Listed records:
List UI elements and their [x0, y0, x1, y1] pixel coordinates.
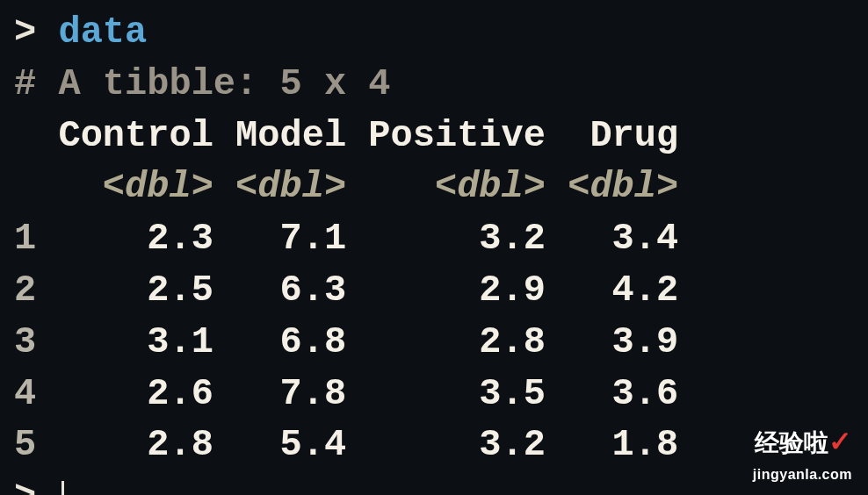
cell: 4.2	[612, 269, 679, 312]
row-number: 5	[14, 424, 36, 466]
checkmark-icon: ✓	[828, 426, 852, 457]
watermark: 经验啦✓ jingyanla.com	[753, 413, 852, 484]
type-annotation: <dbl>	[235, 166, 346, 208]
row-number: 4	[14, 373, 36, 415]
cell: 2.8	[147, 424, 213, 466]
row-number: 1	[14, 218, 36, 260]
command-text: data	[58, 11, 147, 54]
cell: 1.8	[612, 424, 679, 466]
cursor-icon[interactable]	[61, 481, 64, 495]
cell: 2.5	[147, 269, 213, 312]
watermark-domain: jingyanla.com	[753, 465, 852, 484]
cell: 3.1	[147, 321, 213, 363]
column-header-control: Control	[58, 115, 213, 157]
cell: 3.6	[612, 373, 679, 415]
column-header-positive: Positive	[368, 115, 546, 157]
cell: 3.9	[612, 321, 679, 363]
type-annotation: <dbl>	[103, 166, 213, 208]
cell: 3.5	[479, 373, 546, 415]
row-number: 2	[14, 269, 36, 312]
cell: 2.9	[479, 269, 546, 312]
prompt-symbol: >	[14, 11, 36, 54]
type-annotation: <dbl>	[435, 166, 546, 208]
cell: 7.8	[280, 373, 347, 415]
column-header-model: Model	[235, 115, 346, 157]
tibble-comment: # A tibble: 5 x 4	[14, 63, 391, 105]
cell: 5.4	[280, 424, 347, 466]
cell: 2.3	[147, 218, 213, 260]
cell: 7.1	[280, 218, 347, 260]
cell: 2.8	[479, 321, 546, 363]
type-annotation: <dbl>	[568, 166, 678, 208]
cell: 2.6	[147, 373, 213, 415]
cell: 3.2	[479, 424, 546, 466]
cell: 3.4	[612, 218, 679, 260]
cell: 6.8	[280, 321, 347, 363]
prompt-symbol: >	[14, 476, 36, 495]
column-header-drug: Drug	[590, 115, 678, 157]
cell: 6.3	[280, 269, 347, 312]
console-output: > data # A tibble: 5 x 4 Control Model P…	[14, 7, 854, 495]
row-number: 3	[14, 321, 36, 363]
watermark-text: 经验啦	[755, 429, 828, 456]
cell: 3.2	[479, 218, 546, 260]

Action item:
When you transcribe these entries, keep every word exact and drop the pictures.

Output:
List UI elements and their [x0, y0, x1, y1] pixel coordinates.
cell: 4.2	[612, 269, 679, 312]
row-number: 5	[14, 424, 36, 466]
checkmark-icon: ✓	[828, 426, 852, 457]
watermark: 经验啦✓ jingyanla.com	[753, 413, 852, 484]
type-annotation: <dbl>	[235, 166, 346, 208]
row-number: 4	[14, 373, 36, 415]
cell: 2.8	[147, 424, 213, 466]
row-number: 1	[14, 218, 36, 260]
command-text: data	[58, 11, 147, 54]
cell: 1.8	[612, 424, 679, 466]
cursor-icon[interactable]	[61, 481, 64, 495]
cell: 2.5	[147, 269, 213, 312]
watermark-domain: jingyanla.com	[753, 465, 852, 484]
cell: 3.1	[147, 321, 213, 363]
column-header-control: Control	[58, 115, 213, 157]
cell: 3.6	[612, 373, 679, 415]
column-header-positive: Positive	[368, 115, 546, 157]
cell: 3.9	[612, 321, 679, 363]
type-annotation: <dbl>	[103, 166, 213, 208]
cell: 3.5	[479, 373, 546, 415]
row-number: 2	[14, 269, 36, 312]
cell: 2.9	[479, 269, 546, 312]
prompt-symbol: >	[14, 11, 36, 54]
type-annotation: <dbl>	[435, 166, 546, 208]
cell: 7.8	[280, 373, 347, 415]
column-header-model: Model	[235, 115, 346, 157]
tibble-comment: # A tibble: 5 x 4	[14, 63, 391, 105]
cell: 5.4	[280, 424, 347, 466]
cell: 2.3	[147, 218, 213, 260]
cell: 7.1	[280, 218, 347, 260]
cell: 2.8	[479, 321, 546, 363]
type-annotation: <dbl>	[568, 166, 678, 208]
cell: 2.6	[147, 373, 213, 415]
cell: 3.2	[479, 424, 546, 466]
cell: 3.4	[612, 218, 679, 260]
cell: 6.8	[280, 321, 347, 363]
prompt-symbol: >	[14, 476, 36, 495]
column-header-drug: Drug	[590, 115, 678, 157]
cell: 6.3	[280, 269, 347, 312]
console-output: > data # A tibble: 5 x 4 Control Model P…	[14, 7, 854, 495]
row-number: 3	[14, 321, 36, 363]
watermark-text: 经验啦	[755, 429, 828, 456]
cell: 3.2	[479, 218, 546, 260]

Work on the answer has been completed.